Constituição sob fogo: O plano do Chega para limpar a herança de 1976
Analisamos o novo projeto de revisão da Constituição do Chega. André Ventura propõe alterar a identidade e as regras de nacionalidade.
O Chega formalizou, nesta quinta-feira, no Parlamento, a entrega de um novo projeto para desencadear a revisão da Constituição da República Portuguesa. A iniciativa, apresentada por André Ventura, surge com o propósito declarado de operar uma “mudança profunda” na identidade da Lei Fundamental, que o partido considera estar datada e excessivamente ideológica.
“Esta é a oportunidade de ver quem quer realmente mudar o país e quem prefere manter tudo como está por conveniência” (André Ventura)
Ao avançar com este processo, o Chega força a abertura de uma comissão eventual na Assembleia da República, obrigando todos os partidos a pronunciarem-se sobre matérias que dividem o hemiciclo, desde a justiça à perda de nacionalidade.
Rutura com o legado de 1976
Para o Chega, o texto constitucional de 1976 já não serve os interesses da maioria dos portugueses. André Ventura defende que o documento ainda carrega “o peso de uma época revolucionária” e que urge “desideologizar” as passagens que, na sua visão, enviesam o funcionamento do Estado. O objetivo central é, por isso, uma refundação do pacto social que sustenta a democracia.
O líder do partido sublinhou que a intenção não passa por meros ajustes técnicos, mas por uma alteração que torne a Constituição “mais neutra” e representativa do que chama de “maioria sociológica de direita” que acredita existir no país.
Nacionalidade e segurança no centro do debate
No articulado que agora chega a São Bento, sobressaem propostas que prometem elevar a tensão política. Um dos pontos mais críticos é a intenção de incluir na Constituição a possibilidade de retirar a nacionalidade portuguesa a cidadãos naturalizados que cometam crimes considerados graves ou que atentem contra os fundamentos do Estado de Direito.
Esta medida é uma resposta direta a chumbos anteriores do Tribunal Constitucional a leis semelhantes, tentando o partido, desta vez, inscrever a norma no topo da hierarquia legislativa para evitar novos entraves judiciais.
A par da nacionalidade, a segurança e o sistema penal ocupam lugar de destaque. O projeto prevê um endurecimento das penas e uma revisão dos direitos e deveres, com o intuito de conferir mais autoridade às forças policiais e garantir que o sistema de justiça responda com maior severidade a crimes violentos ou de corrupção.
O partido argumenta que a “Constituição para todos os portugueses” deve garantir que quem não cumpre as regras básicas de convivência democrática sofra consequências proporcionais e inequívocas.
A encruzilhada parlamentar e o papel do PSD
A estratégia do Chega ao lançar agora este processo de revisão da Constituição é também um teste à coesão da oposição e à liderança do PSD. André Ventura tem apelado sucessivamente a Luís Montenegro para que os sociais-democratas não se fechem ao diálogo, argumentando que há uma oportunidade para reformar o país que não deve ser desperdiçada por “táticas partidárias”.
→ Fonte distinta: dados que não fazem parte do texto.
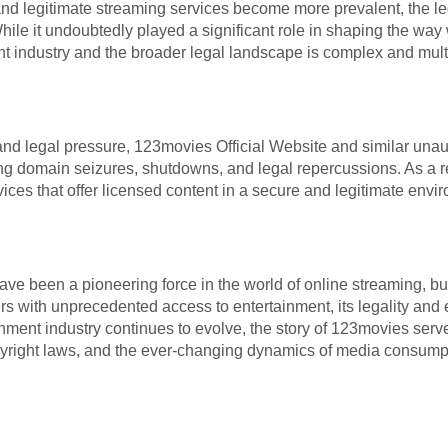
and legitimate streaming services become more prevalent, the 
While it undoubtedly played a significant role in shaping the wa
nt industry and the broader legal landscape is complex and mult
 and legal pressure, 123movies Official Website and similar una
g domain seizures, shutdowns, and legal repercussions. As a r
ices that offer licensed content in a secure and legitimate envi
e been a pioneering force in the world of online streaming, but 
sers with unprecedented access to entertainment, its legality and 
inment industry continues to evolve, the story of 123movies ser
yright laws, and the ever-changing dynamics of media consumpti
“Esta é a oportunidade de ver quem quer realmente mudar o país e quem prefere manter tudo como está por conveniência”, afirmou o líder do Chega durante a conferência de imprensa de apresentação do projeto.
No entanto, o caminho para a aprovação é estreito. Qualquer alteração constitucional exige uma maioria qualificada de dois terços dos deputados, o que torna impossível qualquer mudança sem o acordo do Partido Socialista ou, no mínimo, uma convergência absoluta de toda a direita, o que parece improvável dada a distância que o PSD tem mantido de propostas consideradas mais radicais.
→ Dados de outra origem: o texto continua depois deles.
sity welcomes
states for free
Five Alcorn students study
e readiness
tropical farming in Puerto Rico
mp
Além disso, a Iniciativa Liberal também já sinalizou que apresentará o seu próprio projeto de revisão, focando-se em questões económicas e na proteção da propriedade privada, o que poderá dispersar as atenções e os votos no bloco da direita.
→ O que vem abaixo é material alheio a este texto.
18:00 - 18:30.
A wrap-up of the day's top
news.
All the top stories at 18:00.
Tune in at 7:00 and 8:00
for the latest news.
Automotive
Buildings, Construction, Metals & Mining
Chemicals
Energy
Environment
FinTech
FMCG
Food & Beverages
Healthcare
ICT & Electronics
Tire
Eficiência política e redução de custos
O projeto do Chega recupera ainda bandeiras históricas do partido, como a redução do número de deputados – atualmente fixado em 230 – e a alteração do sistema eleitoral. A tese defendida é a de que um Parlamento mais enxuto seria mais eficiente e menos oneroso para os contribuintes.
Com a entrega deste documento, o partido assegura que o debate sobre os alicerces do Estado será um dos temas dominantes da agenda política nos próximos meses, colocando sob escrutínio não apenas o texto da lei, mas a própria vontade de reforma das instituições portuguesas.